# PROBLEM STATEMENT
Read the data below. Every line holding the string "such" must be copied.

# AVAILABLE RECORDS
----
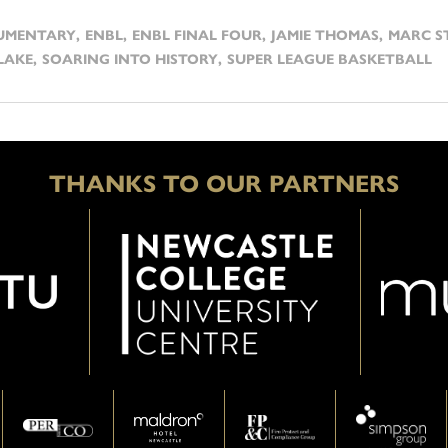
UMENTARY
,
ENBL
,
ENBL FINAL FOUR
,
JAMIE THOMAS
,
MARC S
LAKE
,
SOARING INTO HISTORY
,
SUPER LEAGUE BASKETBALL
THANKS TO OUR PARTNERS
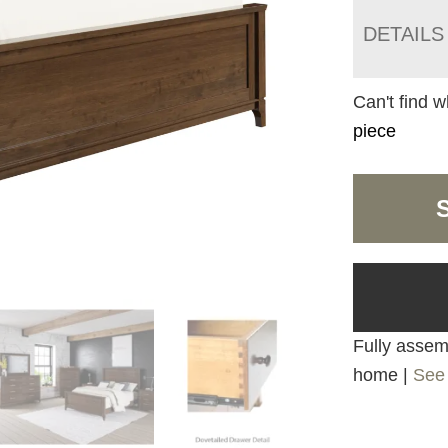
DETAILS
Can't find w
piece
Fully assemb
home |
See 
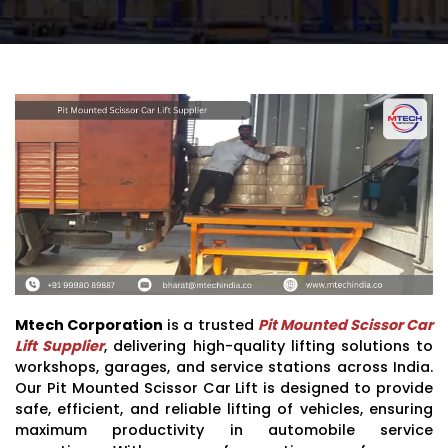
Mtech Corporation
is a trusted
Pit Mounted Scissor Car
Lift Supplier
, delivering high-quality lifting solutions to
workshops, garages, and service stations across India.
Our Pit Mounted Scissor Car Lift is designed to provide
safe, efficient, and reliable lifting of vehicles, ensuring
maximum productivity in automobile service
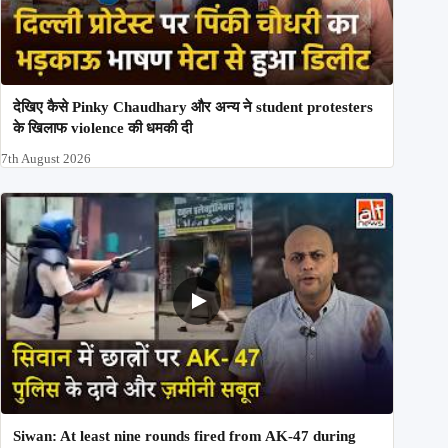
देखिए कैसे Pinky Chaudhary और अन्य ने student protesters
के खिलाफ violence की धमकी दी
7th August 2026
Siwan: At least nine rounds fired from AK-47 during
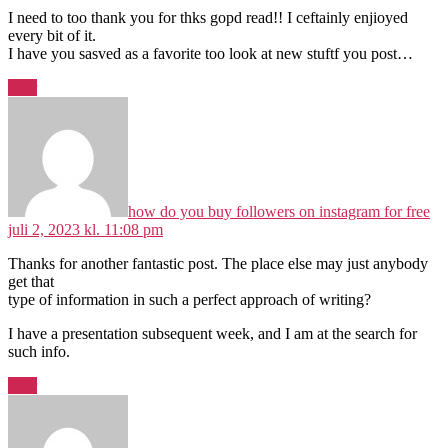
I need to too thank you for thks gopd read!! I ceftainly enjioyed
every bit of it.
I have you sasved as a favorite too look at new stuftf you post…
Svar
sig
how do you buy followers on instagram for free
juli 2, 2023 kl. 11:08 pm
Thanks for another fantastic post. The place else may just anybody
get that
type of information in such a perfect approach of writing?
I have a presentation subsequent week, and I am at the search for
such info.
Svar
siger:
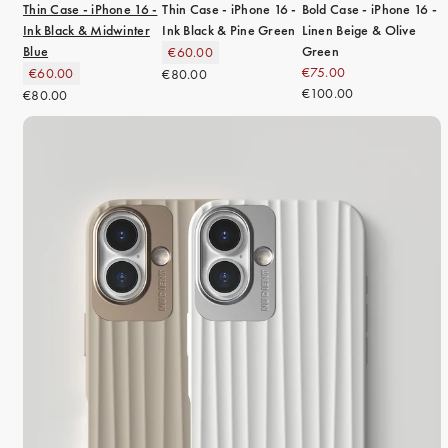
Thin Case - iPhone 16 -
Thin Case - iPhone 16 -
Bold Case - iPhone 16 -
Ink Black & Midwinter
Ink Black & Pine Green
Linen Beige & Olive
Blue
Green
€60.00
€75.00
€60.00
€80.00
€100.00
€80.00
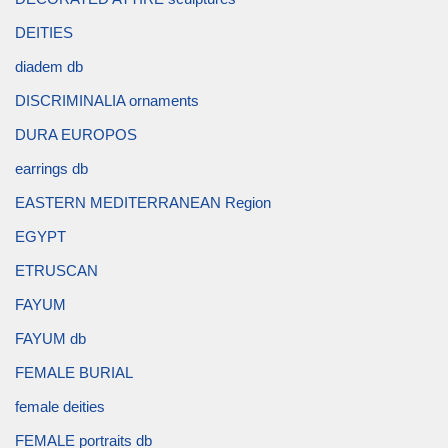
DEITIES
diadem db
DISCRIMINALIA ornaments
DURA EUROPOS
earrings db
EASTERN MEDITERRANEAN Region
EGYPT
ETRUSCAN
FAYUM
FAYUM db
FEMALE BURIAL
female deities
FEMALE portraits db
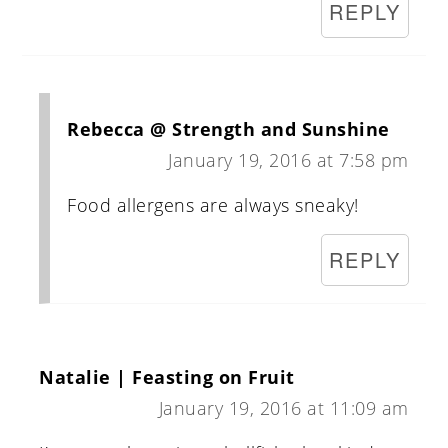
REPLY
Rebecca @ Strength and Sunshine
January 19, 2016 at 7:58 pm
Food allergens are always sneaky!
REPLY
Natalie | Feasting on Fruit
January 19, 2016 at 11:09 am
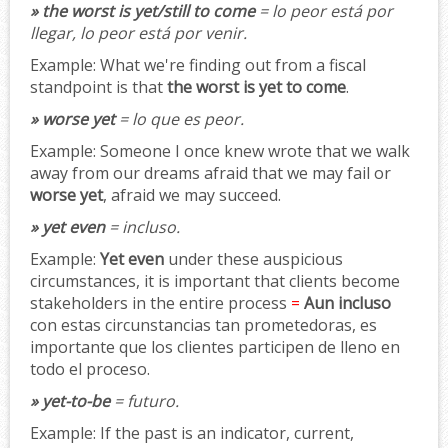
» the worst is yet/still to come
= lo peor está por
llegar, lo peor está por venir.
Example:
What we're finding out from a fiscal
standpoint is that
the worst is yet to come
.
» worse yet
= lo que es peor.
Example:
Someone I once knew wrote that we walk
away from our dreams afraid that we may fail or
worse yet
, afraid we may succeed.
» yet even
= incluso.
Example:
Yet even
under these auspicious
circumstances, it is important that clients become
stakeholders in the entire process
=
Aun incluso
con estas circunstancias tan prometedoras, es
importante que los clientes participen de lleno en
todo el proceso.
» yet-to-be
= futuro.
Example:
If the past is an indicator, current,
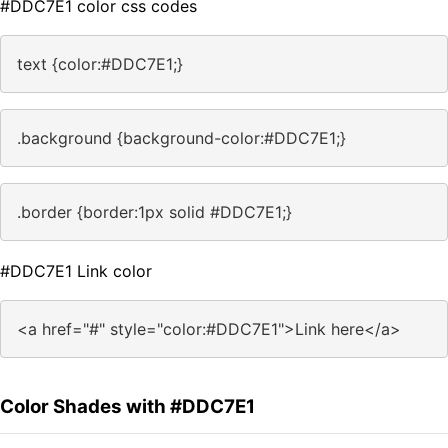
#DDC7E1 color css codes
text {color:#DDC7E1;}
.background {background-color:#DDC7E1;}
.border {border:1px solid #DDC7E1;}
#DDC7E1 Link color
<a href="#" style="color:#DDC7E1">Link here</a>
Color Shades with #DDC7E1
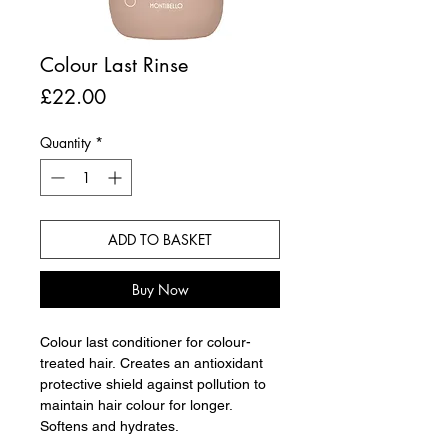
Colour Last Rinse
Price
£22.00
Quantity
*
ADD TO BASKET
Buy Now
Colour last conditioner for colour-
treated hair. Creates an antioxidant
protective shield against pollution to
maintain hair colour for longer.
Softens and hydrates.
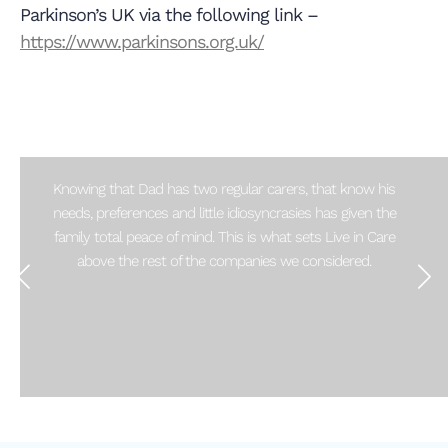
Parkinson’s UK via the following link –
https://www.parkinsons.org.uk/
Knowing that Dad has two regular carers, that know his
needs, preferences and little idiosyncrasies has given the
family total peace of mind. This is what sets Live in Care
above the rest of the companies we considered.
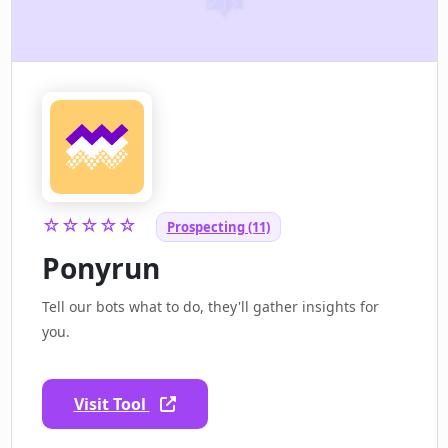
☆☆☆☆☆
Prospecting (11)
Ponyrun
Tell our bots what to do, they'll gather insights for
you.
Visit Tool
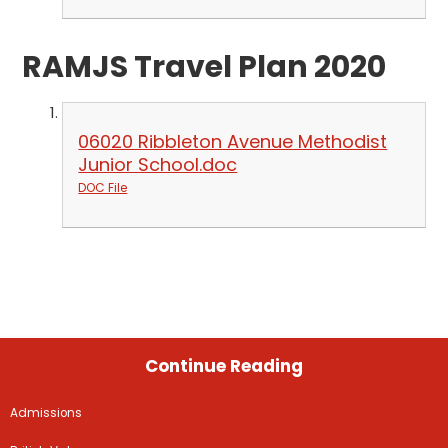
RAMJS Travel Plan 2020
06020 Ribbleton Avenue Methodist
Junior School.doc
DOC File
Continue Reading
Admissions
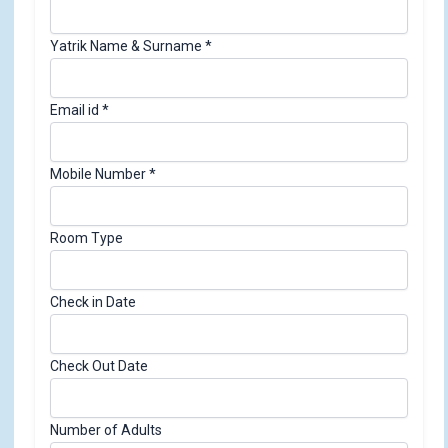
Yatrik Name & Surname
*
Email id
*
Mobile Number
*
Room Type
Check in Date
Check Out Date
Number of Adults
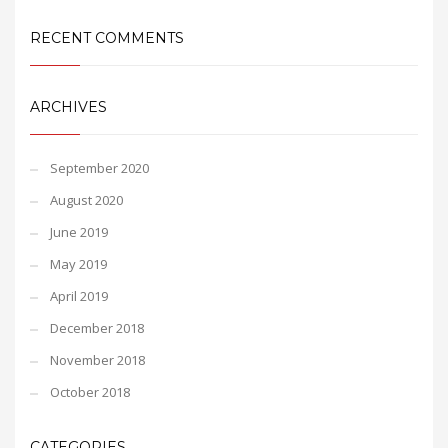
RECENT COMMENTS
ARCHIVES
September 2020
August 2020
June 2019
May 2019
April 2019
December 2018
November 2018
October 2018
CATEGORIES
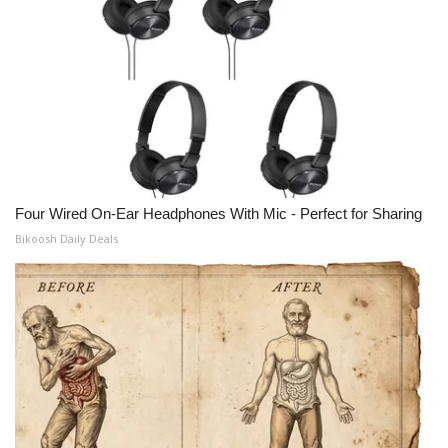
Four Wired On-Ear Headphones With Mic - Perfect for Sharing
Bikoosh Daily Deals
----
# ANSWER TO THIS EXERCISE
type of information in such a perfect approach of writing?
such info.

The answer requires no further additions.